Wyatt Wees
November 24, 2024
Earlier this month, it was reported that Rapha posted a 22 million pound loss for fiscal year 2023. If the most innovative clothing brand of the last 15 years is unable to turn a profit, how can any other brand stand a chance?
I wrote a piece early last year titled The rise of the Niche Clothing Brand about the explosion of cycling clothing brands throughout the 2010s. This trend created an oversaturation of brands in the market, with each additional brand diluting the overall pie for everyone involved.
Starting in the early 2010s, cycling clothing became easier than ever to produce, market and distribute.

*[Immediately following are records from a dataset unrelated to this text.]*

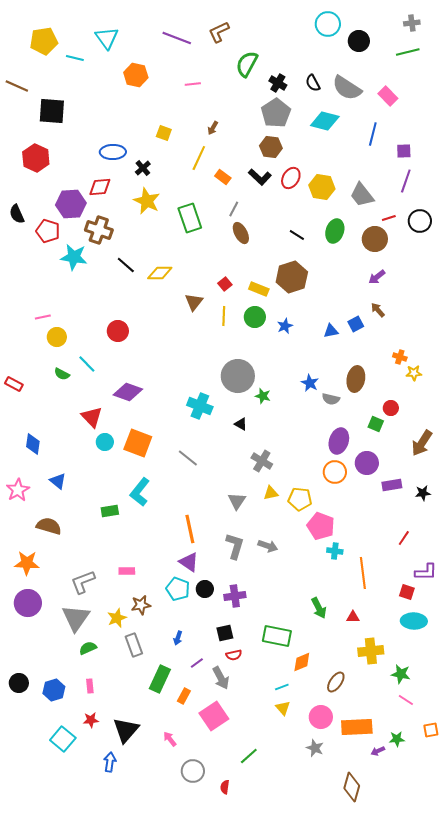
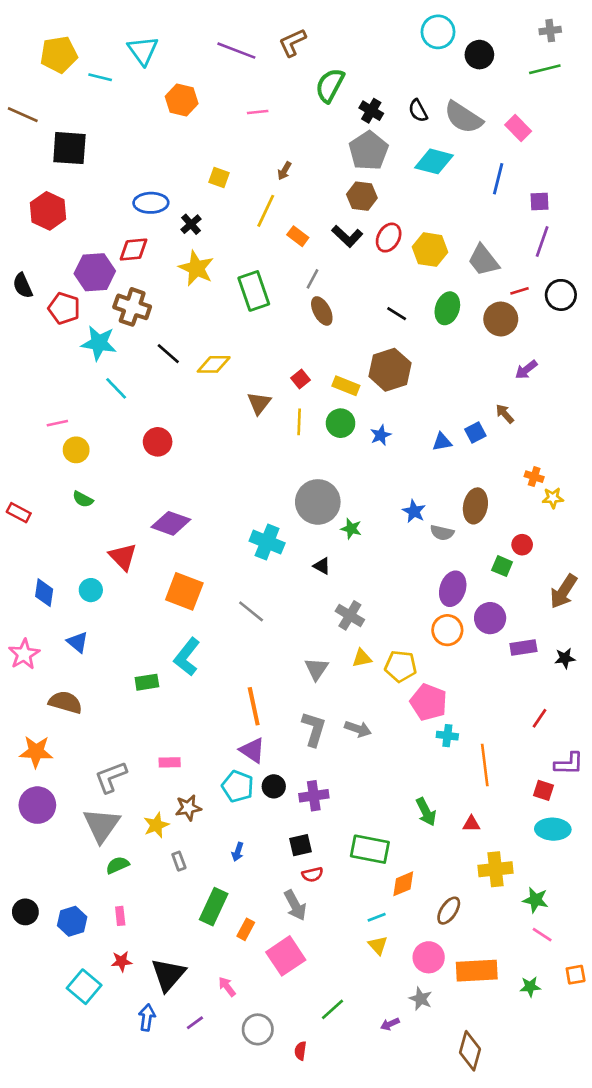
purple arrow: (377, 277) -> (526, 370), moved
cyan line: (87, 364) -> (116, 388), moved
cyan circle: (105, 442) -> (91, 590), moved
gray rectangle: (134, 645) -> (179, 861), size x0.6
purple line: (197, 663) -> (195, 1023), moved
purple arrow: (378, 751) -> (390, 1024), moved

I wanted to dive deeper into each of these democratizing factors which I feel created a perfect storm for a boom of new brands. And where the market stands today.
Shopify was founded in 2006 but saw mass adoption starting around 2013. The ecommerce platform dramatically transformed the cycling apparel industry by providing small brands with an all-in-one solution that simplified online operations. The platform’s professional templates and customizable storefronts made small brands appear as polished and trustworthy as major retailers, effectively blurring the line between established companies and newcomers in consumers’ eyes. With integrated inventory, payment, and shipping management, small teams could deliver the same seamless shopping experience as larger competitors. This democratization of ecommerce tools allowed entrepreneurs to focus on product development and brand building rather than technical challenges, while maintaining the appearance and functionality of a much larger operation.
Instagram was founded in 2010 and saw explosive growth throughout the 2010s. The platform fundamentally reshaped how cycling clothing brands grow and connect with audiences through its visual-first platform, aligning naturally with cycling fashion and lifestyle. The platform allowed small brands to present themselves just as professionally as established companies, making the distinction between large and small brands nearly invisible to consumers. The platform’s hashtag system, with tags like #cyclinglife and #cyclingkit, enabled brands of any size to build engaged communities and increase content discovery. Combined with integrated shopping features and user-generated content, brands gained powerful tools for building trust and driving sales without substantial marketing budgets.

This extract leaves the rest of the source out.